→ MATERIAL SHOWN:
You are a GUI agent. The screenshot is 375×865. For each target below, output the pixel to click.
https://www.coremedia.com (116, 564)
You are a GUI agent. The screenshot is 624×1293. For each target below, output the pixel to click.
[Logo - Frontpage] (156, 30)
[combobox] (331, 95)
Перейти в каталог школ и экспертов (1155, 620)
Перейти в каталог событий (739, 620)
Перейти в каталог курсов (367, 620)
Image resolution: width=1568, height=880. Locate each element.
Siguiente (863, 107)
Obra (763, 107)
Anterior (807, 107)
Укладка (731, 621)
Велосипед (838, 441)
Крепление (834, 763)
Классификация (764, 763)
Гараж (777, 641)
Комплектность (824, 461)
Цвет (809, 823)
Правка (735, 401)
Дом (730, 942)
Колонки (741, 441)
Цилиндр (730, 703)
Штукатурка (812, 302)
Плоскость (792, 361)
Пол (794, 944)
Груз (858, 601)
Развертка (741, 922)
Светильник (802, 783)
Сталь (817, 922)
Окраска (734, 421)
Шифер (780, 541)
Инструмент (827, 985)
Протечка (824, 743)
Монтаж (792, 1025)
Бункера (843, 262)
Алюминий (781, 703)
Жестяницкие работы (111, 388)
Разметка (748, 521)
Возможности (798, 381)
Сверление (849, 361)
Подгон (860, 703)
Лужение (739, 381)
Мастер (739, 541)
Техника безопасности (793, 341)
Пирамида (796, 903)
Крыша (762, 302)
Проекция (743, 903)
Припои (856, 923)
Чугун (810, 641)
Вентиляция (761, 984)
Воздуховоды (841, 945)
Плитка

→ WHAT TO WORK ON:
Repeat the whole listing exactly, line for line.

→ EXERCISE ANSWER:
You are a GUI agent. The screenshot is 375×865. For each target below, output the pixel to click.
https://www.coremedia.com (116, 564)
You are a GUI agent. The screenshot is 624×1293. For each target below, output the pixel to click.
[Logo - Frontpage] (156, 30)
[combobox] (331, 95)
Перейти в каталог школ и экспертов (1155, 620)
Перейти в каталог событий (739, 620)
Перейти в каталог курсов (367, 620)
Image resolution: width=1568, height=880. Locate each element.
Siguiente (863, 107)
Obra (763, 107)
Anterior (807, 107)
Укладка (731, 621)
Велосипед (838, 441)
Крепление (834, 763)
Классификация (764, 763)
Гараж (777, 641)
Комплектность (824, 461)
Цвет (809, 823)
Правка (735, 401)
Дом (730, 942)
Колонки (741, 441)
Цилиндр (730, 703)
Штукатурка (812, 302)
Плоскость (792, 361)
Пол (794, 944)
Груз (858, 601)
Развертка (741, 922)
Светильник (802, 783)
Сталь (817, 922)
Окраска (734, 421)
Шифер (780, 541)
Инструмент (827, 985)
Протечка (824, 743)
Монтаж (792, 1025)
Бункера (843, 262)
Алюминий (781, 703)
Жестяницкие работы (111, 388)
Разметка (748, 521)
Возможности (798, 381)
Сверление (849, 361)
Подгон (860, 703)
Лужение (739, 381)
Мастер (739, 541)
Техника безопасности (793, 341)
Пирамида (796, 903)
Крыша (762, 302)
Проекция (743, 903)
Припои (856, 923)
Чугун (810, 641)
Вентиляция (761, 984)
Воздуховоды (841, 945)
Плитка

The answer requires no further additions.